Die erste der beiden Sünden ist, dass die Gesichter bei vernunftbegabten Wesen und verschiedenen Farben bemalt werden, - solche, mit denen leblose Bilder und Statuen von Abgöttern bestrichen werden, damit sie anderen schöner vorkommen, als wie ich sie geschaffen habe. Die andere Sünde ist, dass die Leiber von Männern und Frauen verunziert werden und ihr rechtes Aussehen durch unanständige Kleider einbüßen, die das Volk benutzt, und das tun sie aus Hoffahrt, um mit ihren Leibern schöner und verführerischer zu erscheinen, als ich, Gott, sie geschaffen habe, und damit die, die sie sehen, leichter von sinnlichem Verlangen entzündet werden.

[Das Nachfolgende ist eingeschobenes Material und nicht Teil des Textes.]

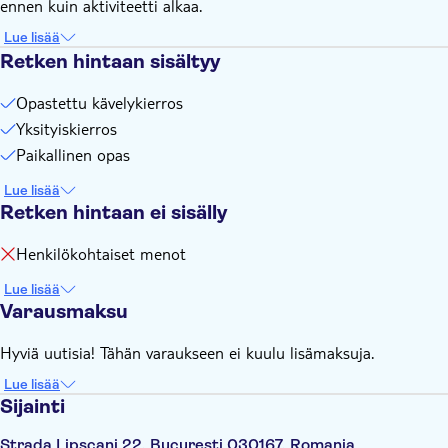
ennen kuin aktiviteetti alkaa.
Lue lisää
Retken hintaan sisältyy
Opastettu kävelykierros
Yksityiskierros
Paikallinen opas
Lue lisää
Retken hintaan ei sisälly
Henkilökohtaiset menot
Lue lisää
Varausmaksu
Hyviä uutisia! Tähän varaukseen ei kuulu lisämaksuja.
Lue lisää
Sijainti
Strada Lipscani 22, București 030167, Romania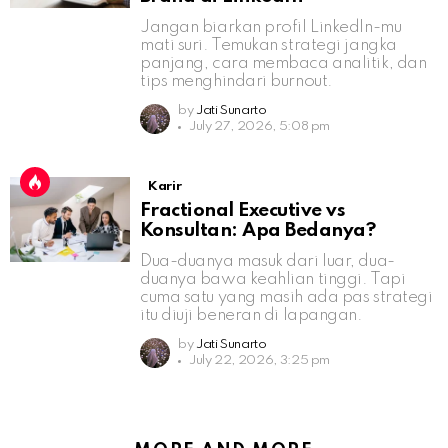
Jangan biarkan profil LinkedIn-mu
mati suri. Temukan strategi jangka
panjang, cara membaca analitik, dan
tips menghindari burnout.
by
Jati Sunarto
July 27, 2026, 5:08 pm
Karir
Fractional Executive vs
Konsultan: Apa Bedanya?
Dua-duanya masuk dari luar, dua-
duanya bawa keahlian tinggi. Tapi
cuma satu yang masih ada pas strategi
itu diuji beneran di lapangan.
by
Jati Sunarto
July 22, 2026, 3:25 pm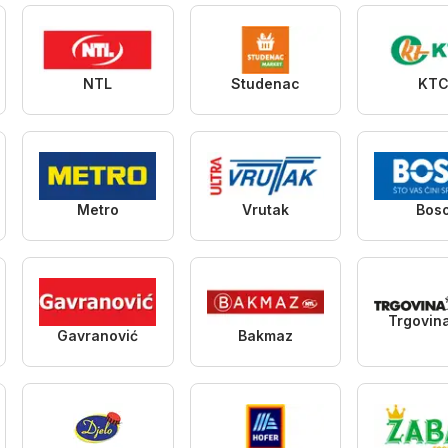
NTL
Studenac
KT
Metro
Vrutak
Bos
Trgovin
Gavranović
Bakmaz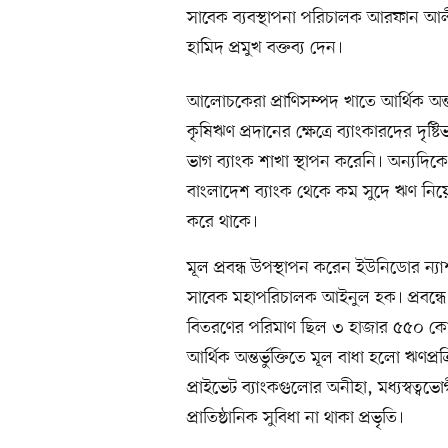
সাবেক ব্যবস্থাপনা পরিচালক আরফান আলী,
হামিদ প্রমুখ বক্তব্য দেন।
আলোচকেরা প্রাণিসম্পদ খাতে আর্থিক অন্তর
কৃষিঋণ প্রদানের ক্ষেত্রে ব্যাংকারদের দৃষ
ভাগ ব্যাংক শাখা স্থাপন করেনি। অন্যদিক
বাংলাদেশ ব্যাংক থেকে কম সুদে ঋণ নিয়ে
করে থাকে।
মূল প্রবন্ধ উপস্থাপন করেন ইউনিডোর ন্যা
সাবেক মহাপরিচালক আইনুল হক। প্রবন্ধে
বিতরণের পরিমাণ ছিল ৩ হাজার ৫৫০ কোটি
আর্থিক অন্তর্ভুক্তিতে মূল বাধা হলো ঋণ
প্রাইভেট ব্যাংকগুলোর অনীহা, মধ্যস্বত্বভোগী
প্রাতিষ্ঠানিক সুবিধা না থাকা প্রভৃতি।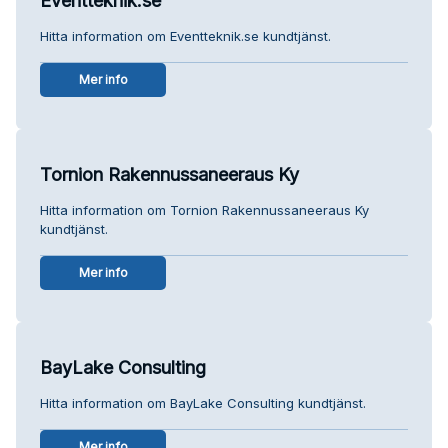
Eventteknik.se
Hitta information om Eventteknik.se kundtjänst.
Mer info
Tornion Rakennussaneeraus Ky
Hitta information om Tornion Rakennussaneeraus Ky
kundtjänst.
Mer info
BayLake Consulting
Hitta information om BayLake Consulting kundtjänst.
Mer info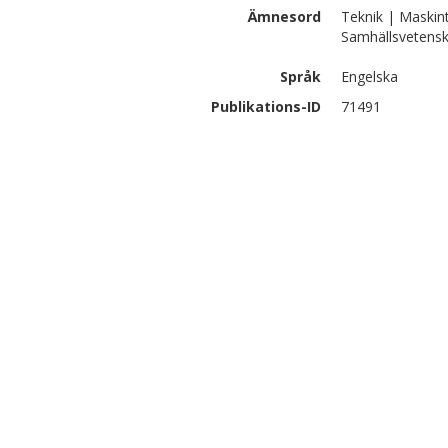
Ämnesord
Teknik | Maskin
Samhällsvetensk
Språk
Engelska
Publikations-ID
71491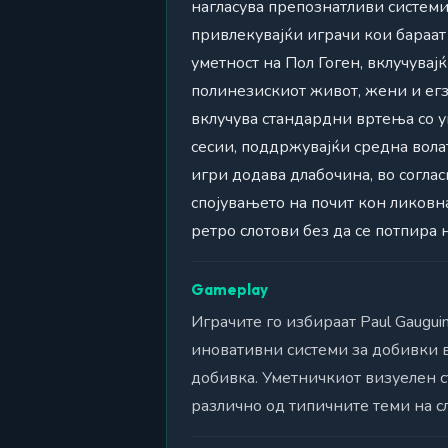
нагласува препознатливи системи
привлекувајќи играчи кои бараа
уметност на Пол Гоген, вклучува
полинезискиот живот, жени и егз
вклучува стандардни вртења со у
сесии, поддржувајќи средна вола
игри додава длабочина, во согла
спојувањето на почит кон ликовн
ретро слотови без да се потпира
Gameplay
Играчите го избираат Paul Gaugu
иновативни системи за добивки в
добивка. Уметничкиот визуелен с
различно од типичните теми на с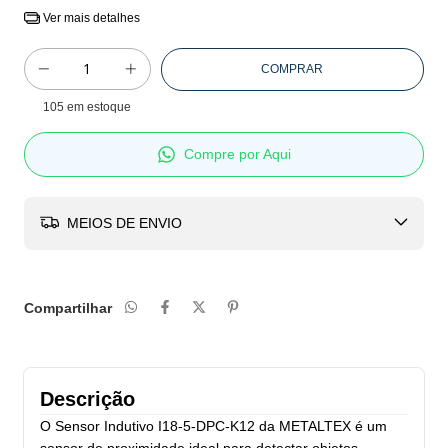
Ver mais detalhes
105
em estoque
Compre por Aqui
MEIOS DE ENVIO
Compartilhar
Descrição
O Sensor Indutivo I18-5-DPC-K12 da METALTEX é um
sensor de proximidade ideal para detectar objetos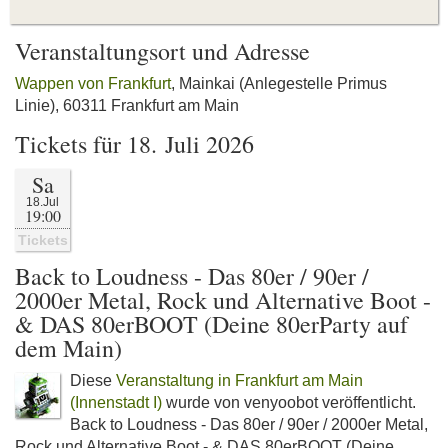
Veranstaltungsort und Adresse
Wappen von Frankfurt
, Mainkai (Anlegestelle Primus
Linie), 60311 Frankfurt am Main
Tickets für 18. Juli 2026
Sa
18.Jul
19:00
Tickets
Back to Loudness - Das 80er / 90er /
2000er Metal, Rock und Alternative Boot -
& DAS 80erBOOT (Deine 80erParty auf
dem Main)
Diese
Veranstaltung in Frankfurt am Main
(Innenstadt I)
wurde von venyoobot veröffentlicht.
Back to Loudness - Das 80er / 90er / 2000er Metal,
Rock und Alternative Boot - & DAS 80erBOOT (Deine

Daher kannst du gewiss sein, dass sie ebenso oft, wie sie ihre Gesichter mit fremden Farben einschmieren, etwas von dem Eingießen des Heiligen Geistes verlieren, und der Teufel ihnen näher kommt. Und so oft sie sich mit unziemlichen, unpassenden Kleidern schmücken und so ihre Körper entstellen, vermindert sich der Schmuck der Seele und erhöht sich die Macht des Teufels.

O meine Feinde, die ihr so handelt und euch erdreistet, andere Sünden zu begehen, die meinem Willen widersprechen – warum vergesst ihr nur mein Leiden, und warum bedenkt ihr nicht in eurem Herzen, wie ich nackt an den Pfeiler gebunden wurde, wie grausam ich von harten Geißeln verwundet wurde, wie ich nackt am Kreuz hing und klagte, voller Wunden und blutüberströmt? Und wenn ihr eure Gesichter anmalt und einschmiert, warum blickt ihr da nicht auf mein Antlitz und seht, wie es voller Blut war?

Warum gebt ihr nicht Acht auf meine Augen, wie sie sich verdunkelten, gefüllt von Blut und Tränen, und wie meine Augenlider blau wurden? Warum seht ihr nicht auf meinen Mund, und warum schaut ihr nicht auf meine Ohren und meinen Bart, wie sie ihre Farbe verloren und mit Blut besprengt wurden? Warum betrachtet ihr nicht meine übrigen Glieder, die schrecklich verwundet durch verschiedene Schläge wurden, und wie ich um euretwillen blauschwarz und tot am Kreuze hing, und dort von allen verhöhnt und verspottet wurde – so dass ihr durch die Erinnerung und das fleißige Gedenken daran lernen würdet, mich, euren Gott, zu lieben, und so den Schlingen des Teufels entgeht, in die ihr nun so traurig verstrickt seid?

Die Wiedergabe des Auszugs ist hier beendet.